EDINBURG (KVEO) — The roars of a goal can be heard loud and clear when the Toros hit the back of the net at H-E-B Park in Edinburg.
The cheers pale in comparison, however, to the cries of freedom.
RGV FC Toros defender Adrian Arturo Diz Pe knows both sounds all too well.
A native of Cuba, Diz Pe hasn’t been to his home island in over five years. The country has made recent headlines as protests against historic dictatorial control gain traction over social media. Diz Pe has seen his country secluded from the rest of the world for most of his life, but he hopes a new future is on the horizon.
“My whole family lives in Cuba,” Diz Pe said in a Spanish interview translated to English for publication. “The people have woken up and they are fighting for their freedom of speech.”
On July 11, thousands of Cuban nationals took to the streets to protest the country’s current dictatorship, citing a lack of basic needs like food and medicine. Though internet availability is limited, videos from the protest hit timelines and boards across multiple social media platforms. The reception has caught the attention of major world leaders, including the United States of America President Joe Biden.

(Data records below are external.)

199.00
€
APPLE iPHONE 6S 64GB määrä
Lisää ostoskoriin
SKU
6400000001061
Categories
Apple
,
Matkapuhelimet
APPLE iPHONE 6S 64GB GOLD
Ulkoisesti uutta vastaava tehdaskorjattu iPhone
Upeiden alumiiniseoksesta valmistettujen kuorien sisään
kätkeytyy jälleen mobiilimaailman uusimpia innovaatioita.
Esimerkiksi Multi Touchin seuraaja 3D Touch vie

“Communism is a failed system,” President Biden said. “The United States stands firm with Cuba.”
But words aren’t enough for Arturo.
“My hope is that the United States will enter Cuba,” Diz Pe said.
It’s happened before.
From December 20, 1989, to January 31, 1990, U.S. troops invaded Panama in an effort to rid the country of general and dictator Manuel Noriega, according to a report from the BBC.
Above all, Diz Pe is hoping his country’s message is heard by the world.
“It’s hard, the day to day, trying to connect with my country while pursuing my dream of playing soccer,” Diz Pe said. “We need our message to be heard. We are fighting for a better country.”